Joe has also gone toe-to-toe with the Freshwater Fish Marketing Board, as he strives to provide customers with high-quality, fresh food at the most affordable prices possible. For many years he has supplied Winnipeg with fish directly from the dock, no middleman or wholesaler involved. The board challenged his practices, but he stood up once again for his customers. “I told them I’d continue to buy directly from fishermen,” he says. Without involving a wholesaler, fishermen get a better price for their catch, meanwhile offering the seafood at a low rate. “I can pass those savings along to my customers,” Joe explains.
Keeping Up
CMG has found success through offering value, and Joe says that’s what he’ll continue to do. A new Super Target store is moving to the area, offering discount clothing, home goods, groceries and more. The competition is not a welcomed addition to the community, but Joe says Target cannot compete with the level of service offered by CMG. “We offer full-service delivery right to the customer’s doorstep,” he explains.

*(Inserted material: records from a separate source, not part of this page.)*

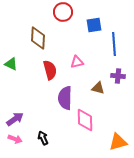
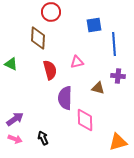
red circle: moved 12 px left
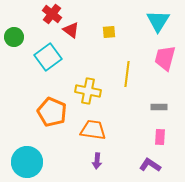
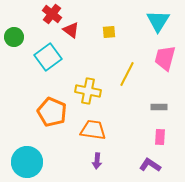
yellow line: rotated 20 degrees clockwise
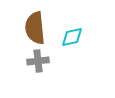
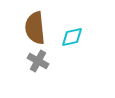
gray cross: rotated 35 degrees clockwise
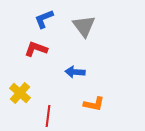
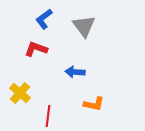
blue L-shape: rotated 15 degrees counterclockwise
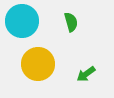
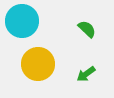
green semicircle: moved 16 px right, 7 px down; rotated 30 degrees counterclockwise
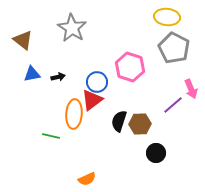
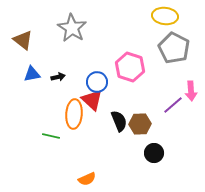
yellow ellipse: moved 2 px left, 1 px up
pink arrow: moved 2 px down; rotated 18 degrees clockwise
red triangle: rotated 40 degrees counterclockwise
black semicircle: rotated 140 degrees clockwise
black circle: moved 2 px left
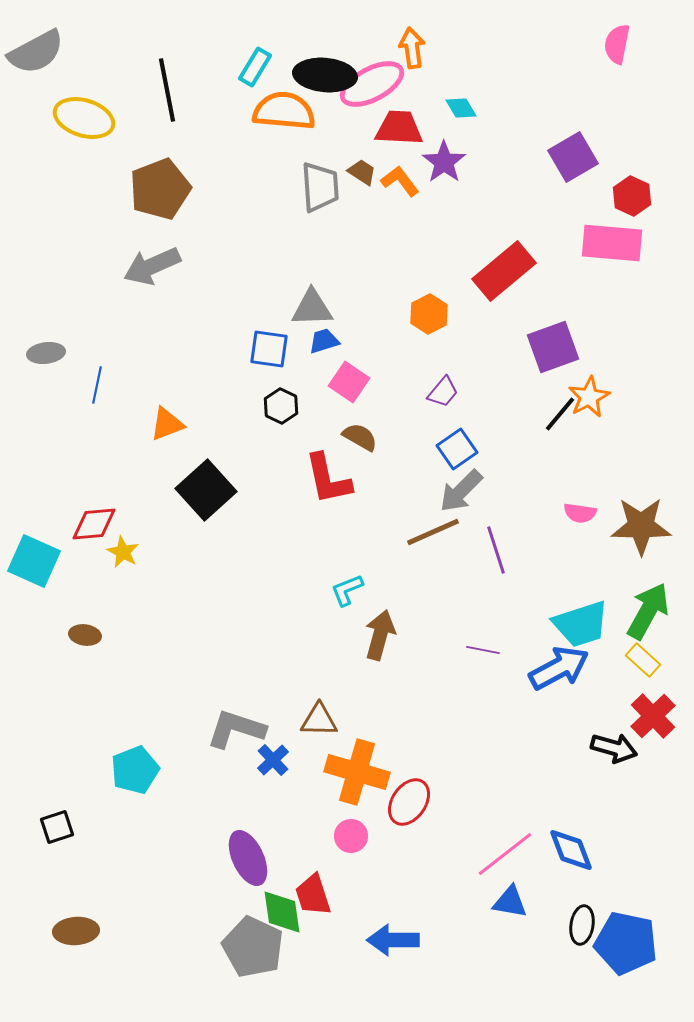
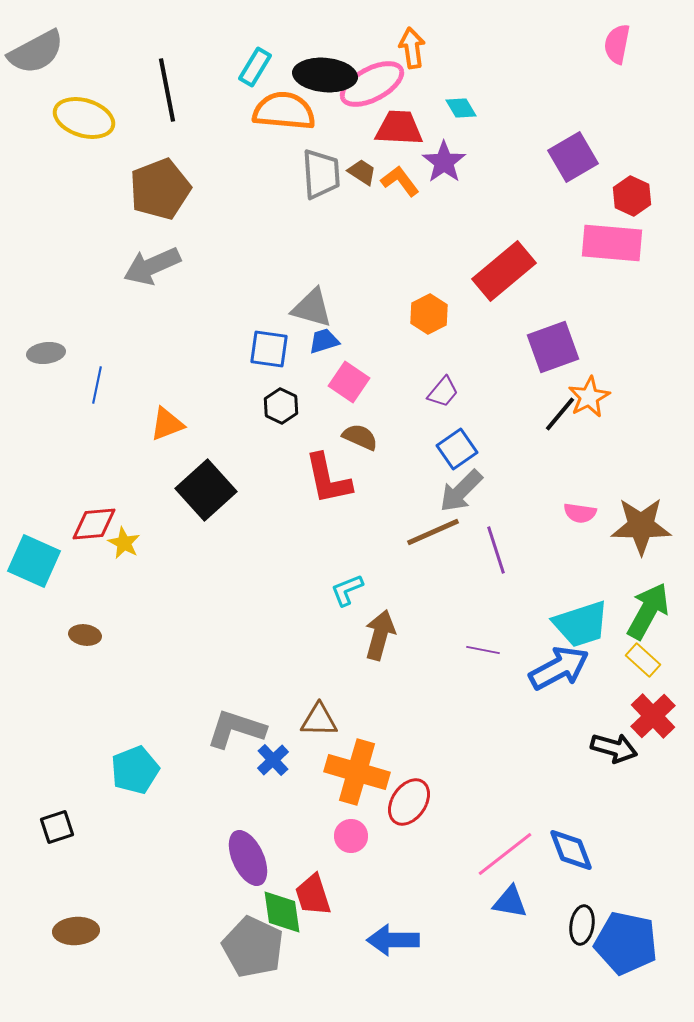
gray trapezoid at (320, 187): moved 1 px right, 13 px up
gray triangle at (312, 308): rotated 18 degrees clockwise
brown semicircle at (360, 437): rotated 6 degrees counterclockwise
yellow star at (123, 552): moved 1 px right, 9 px up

Joe has established longstanding relationships with his suppliers, a practice that keeps costs low and offers peace of mind when it comes to quality. “I buy milk, bread and groceries through Safeway,” he says. He was offered a supply contract with Superstore in late 2011, but he declined, preferring to stay with the company and people he has worked with for so many years.
Joe is as dedicated to the business as his parents were so many years ago. He works six days per week, and only because the store is closed on Sundays. Each day Joe gets up very early to open the store and check through the fridges. “The butchers arrive at about 4:30 a.m., and they spend the morning making custom meat cuts, patties and sausages that supply local restaurants, as well as local households,” he says.
Parts of Manitoba were hit hard by the recent global recession. “The economy is a bit weak right now,” Joe says. “We’re hoping it gets better soon.” For the time being, Joe believes it is more important than ever to supply his customers with the basics for less. Further north, the town of Thompson has started losing all of its chain grocery stores, and Joe plans to pick up business there and already offers deliveries to customers there.
“I’m always open to looking for new business,” says Joe. He has no big plans for expansion aside from boosting his supply to the northern parts of the province. He is content to stick to what he and his team do best. “A cow is a cow, a pig is a pig,” he explains. “So we’re not exactly looking at any new products.” It’s a pattern that works, and Cantor’s Meats & Grocery continues to sell the best quality local meats at the lowest prices on the market.